Materials provided:
########
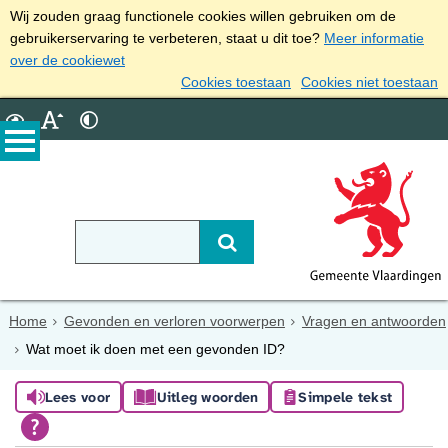
Wij zouden graag functionele cookies willen gebruiken om de
gebruikerservaring te verbeteren, staat u dit toe?
Meer informatie
over de cookiewet
Cookies toestaan
Cookies niet toestaan
Home
Gevonden en verloren voorwerpen
Vragen en antwoorden
Wat moet ik doen met een gevonden ID?
Lees voor
Uitleg woorden
Simpele tekst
########
Start copying at the line that contains "over de cookiewet" and stop after the last line of the records, keeping every line exactly.

Answer to the exercise:
over de cookiewet
Cookies toestaan
Cookies niet toestaan
Home
Gevonden en verloren voorwerpen
Vragen en antwoorden
Wat moet ik doen met een gevonden ID?
Lees voor
Uitleg woorden
Simpele tekst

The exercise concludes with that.